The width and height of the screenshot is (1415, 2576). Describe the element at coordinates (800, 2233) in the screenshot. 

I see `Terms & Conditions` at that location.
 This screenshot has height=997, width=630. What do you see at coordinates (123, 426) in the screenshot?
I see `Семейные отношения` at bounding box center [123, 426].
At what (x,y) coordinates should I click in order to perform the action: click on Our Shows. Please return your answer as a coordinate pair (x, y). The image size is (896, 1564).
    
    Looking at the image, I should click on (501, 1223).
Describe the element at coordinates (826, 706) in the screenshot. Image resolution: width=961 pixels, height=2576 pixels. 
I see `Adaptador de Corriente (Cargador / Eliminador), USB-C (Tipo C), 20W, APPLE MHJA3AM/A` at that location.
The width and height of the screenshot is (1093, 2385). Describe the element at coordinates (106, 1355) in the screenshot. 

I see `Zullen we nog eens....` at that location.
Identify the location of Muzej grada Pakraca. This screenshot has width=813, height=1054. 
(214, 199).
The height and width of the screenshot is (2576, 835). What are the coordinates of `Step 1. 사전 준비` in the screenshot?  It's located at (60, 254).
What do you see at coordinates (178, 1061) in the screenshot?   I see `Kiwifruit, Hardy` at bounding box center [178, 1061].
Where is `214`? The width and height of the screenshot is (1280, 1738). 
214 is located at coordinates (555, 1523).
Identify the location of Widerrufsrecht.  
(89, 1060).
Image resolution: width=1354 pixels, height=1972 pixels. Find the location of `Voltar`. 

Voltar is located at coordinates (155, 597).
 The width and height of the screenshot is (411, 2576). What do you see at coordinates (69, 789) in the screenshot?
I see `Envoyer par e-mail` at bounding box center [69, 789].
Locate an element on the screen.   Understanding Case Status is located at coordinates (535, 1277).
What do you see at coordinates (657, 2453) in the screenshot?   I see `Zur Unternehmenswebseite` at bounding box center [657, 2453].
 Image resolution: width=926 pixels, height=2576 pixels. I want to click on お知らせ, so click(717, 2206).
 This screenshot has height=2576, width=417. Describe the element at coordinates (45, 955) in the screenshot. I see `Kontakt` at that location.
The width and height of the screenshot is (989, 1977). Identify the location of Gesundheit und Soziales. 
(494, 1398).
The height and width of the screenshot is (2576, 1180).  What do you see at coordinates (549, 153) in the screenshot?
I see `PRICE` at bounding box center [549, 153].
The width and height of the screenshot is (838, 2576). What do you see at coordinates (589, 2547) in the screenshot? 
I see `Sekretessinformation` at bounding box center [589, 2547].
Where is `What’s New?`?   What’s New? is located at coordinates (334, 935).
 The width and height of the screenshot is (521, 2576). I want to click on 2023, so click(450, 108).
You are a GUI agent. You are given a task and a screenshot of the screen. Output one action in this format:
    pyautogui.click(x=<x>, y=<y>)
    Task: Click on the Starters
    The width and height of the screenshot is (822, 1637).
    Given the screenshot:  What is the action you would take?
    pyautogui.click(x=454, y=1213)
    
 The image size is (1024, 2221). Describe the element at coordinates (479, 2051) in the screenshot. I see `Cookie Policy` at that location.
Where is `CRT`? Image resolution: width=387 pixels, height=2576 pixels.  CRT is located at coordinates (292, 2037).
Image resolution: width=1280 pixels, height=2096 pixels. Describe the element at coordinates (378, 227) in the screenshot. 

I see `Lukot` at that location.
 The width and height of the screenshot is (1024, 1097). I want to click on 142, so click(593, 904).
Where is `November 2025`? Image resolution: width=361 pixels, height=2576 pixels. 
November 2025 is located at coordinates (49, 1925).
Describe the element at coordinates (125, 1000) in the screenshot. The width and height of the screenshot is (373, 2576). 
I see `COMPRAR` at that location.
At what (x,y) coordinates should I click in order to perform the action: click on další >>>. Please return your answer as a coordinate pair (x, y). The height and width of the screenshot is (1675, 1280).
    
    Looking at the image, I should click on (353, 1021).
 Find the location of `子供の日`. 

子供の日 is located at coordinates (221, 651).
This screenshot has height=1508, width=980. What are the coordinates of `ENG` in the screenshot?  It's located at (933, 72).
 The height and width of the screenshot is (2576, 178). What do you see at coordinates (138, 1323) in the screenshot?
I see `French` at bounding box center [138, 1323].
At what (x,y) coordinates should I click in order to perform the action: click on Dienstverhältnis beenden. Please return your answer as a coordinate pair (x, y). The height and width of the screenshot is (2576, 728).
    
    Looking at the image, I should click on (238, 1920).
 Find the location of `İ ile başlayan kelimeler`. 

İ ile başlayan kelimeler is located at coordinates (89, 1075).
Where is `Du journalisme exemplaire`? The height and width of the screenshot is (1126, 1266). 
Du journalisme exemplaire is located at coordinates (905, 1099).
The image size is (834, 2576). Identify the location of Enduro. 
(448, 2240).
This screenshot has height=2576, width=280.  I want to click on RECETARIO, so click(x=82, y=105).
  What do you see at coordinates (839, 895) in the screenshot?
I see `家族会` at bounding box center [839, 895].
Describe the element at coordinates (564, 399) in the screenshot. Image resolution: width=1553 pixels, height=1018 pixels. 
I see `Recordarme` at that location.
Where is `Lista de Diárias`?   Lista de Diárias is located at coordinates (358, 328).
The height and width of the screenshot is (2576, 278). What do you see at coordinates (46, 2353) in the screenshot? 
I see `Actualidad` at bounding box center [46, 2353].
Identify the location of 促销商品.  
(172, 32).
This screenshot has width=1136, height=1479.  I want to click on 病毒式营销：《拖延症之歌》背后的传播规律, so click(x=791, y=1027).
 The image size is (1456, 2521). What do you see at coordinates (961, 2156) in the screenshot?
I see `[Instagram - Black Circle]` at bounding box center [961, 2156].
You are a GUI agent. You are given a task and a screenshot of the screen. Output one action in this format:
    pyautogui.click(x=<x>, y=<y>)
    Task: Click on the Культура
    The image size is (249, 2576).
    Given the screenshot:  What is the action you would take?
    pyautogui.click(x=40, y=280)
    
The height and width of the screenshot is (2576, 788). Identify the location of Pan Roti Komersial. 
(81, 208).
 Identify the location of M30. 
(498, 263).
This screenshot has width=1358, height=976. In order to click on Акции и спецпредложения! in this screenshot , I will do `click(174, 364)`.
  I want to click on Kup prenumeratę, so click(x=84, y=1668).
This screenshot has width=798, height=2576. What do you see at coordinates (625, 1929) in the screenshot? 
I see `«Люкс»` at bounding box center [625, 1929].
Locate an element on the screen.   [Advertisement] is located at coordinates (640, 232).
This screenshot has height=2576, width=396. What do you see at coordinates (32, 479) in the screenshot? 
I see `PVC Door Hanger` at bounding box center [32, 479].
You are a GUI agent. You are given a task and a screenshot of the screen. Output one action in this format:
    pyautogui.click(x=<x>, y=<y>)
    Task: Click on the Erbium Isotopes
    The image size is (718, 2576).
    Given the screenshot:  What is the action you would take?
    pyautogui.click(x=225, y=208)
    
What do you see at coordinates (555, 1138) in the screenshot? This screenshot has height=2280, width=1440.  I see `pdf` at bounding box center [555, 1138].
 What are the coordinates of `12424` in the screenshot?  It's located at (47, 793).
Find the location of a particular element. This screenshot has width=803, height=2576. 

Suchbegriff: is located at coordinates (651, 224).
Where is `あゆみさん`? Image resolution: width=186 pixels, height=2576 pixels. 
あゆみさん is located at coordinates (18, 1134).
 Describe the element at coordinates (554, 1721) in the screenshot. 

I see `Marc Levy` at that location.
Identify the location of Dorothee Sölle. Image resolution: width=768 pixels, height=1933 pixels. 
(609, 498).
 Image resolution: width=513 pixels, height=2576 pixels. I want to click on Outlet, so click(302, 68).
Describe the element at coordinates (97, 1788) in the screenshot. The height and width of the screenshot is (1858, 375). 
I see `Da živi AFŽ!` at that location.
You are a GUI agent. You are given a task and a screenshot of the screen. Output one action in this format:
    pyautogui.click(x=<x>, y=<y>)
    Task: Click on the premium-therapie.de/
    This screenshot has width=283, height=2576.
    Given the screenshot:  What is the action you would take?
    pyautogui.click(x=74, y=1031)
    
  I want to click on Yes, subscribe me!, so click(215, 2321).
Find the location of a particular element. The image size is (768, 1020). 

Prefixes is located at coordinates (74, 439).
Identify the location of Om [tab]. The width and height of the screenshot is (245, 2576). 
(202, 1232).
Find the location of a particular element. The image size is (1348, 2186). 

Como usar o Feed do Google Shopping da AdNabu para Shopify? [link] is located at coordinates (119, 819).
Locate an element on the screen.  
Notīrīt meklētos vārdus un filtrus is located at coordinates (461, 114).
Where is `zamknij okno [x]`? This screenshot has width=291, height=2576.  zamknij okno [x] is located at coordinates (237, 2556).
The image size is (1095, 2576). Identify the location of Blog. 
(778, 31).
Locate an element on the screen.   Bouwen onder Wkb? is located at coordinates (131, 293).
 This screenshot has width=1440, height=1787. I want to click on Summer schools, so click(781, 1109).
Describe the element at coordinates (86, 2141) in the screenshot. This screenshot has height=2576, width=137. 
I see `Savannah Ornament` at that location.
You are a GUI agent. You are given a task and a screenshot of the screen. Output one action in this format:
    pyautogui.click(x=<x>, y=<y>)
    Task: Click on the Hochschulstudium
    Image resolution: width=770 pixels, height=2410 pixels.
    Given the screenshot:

============

- Work to complete:
When you reach the line in the material above that holds "Identify the location of 促销商品.", begin reproducing lines exactly, and stop after the line that holds "The image size is (249, 2576).".

- Solution for this task:
Identify the location of 促销商品.  
(172, 32).
This screenshot has width=1136, height=1479.  I want to click on 病毒式营销：《拖延症之歌》背后的传播规律, so click(x=791, y=1027).
 The image size is (1456, 2521). What do you see at coordinates (961, 2156) in the screenshot?
I see `[Instagram - Black Circle]` at bounding box center [961, 2156].
You are a GUI agent. You are given a task and a screenshot of the screen. Output one action in this format:
    pyautogui.click(x=<x>, y=<y>)
    Task: Click on the Культура
    The image size is (249, 2576).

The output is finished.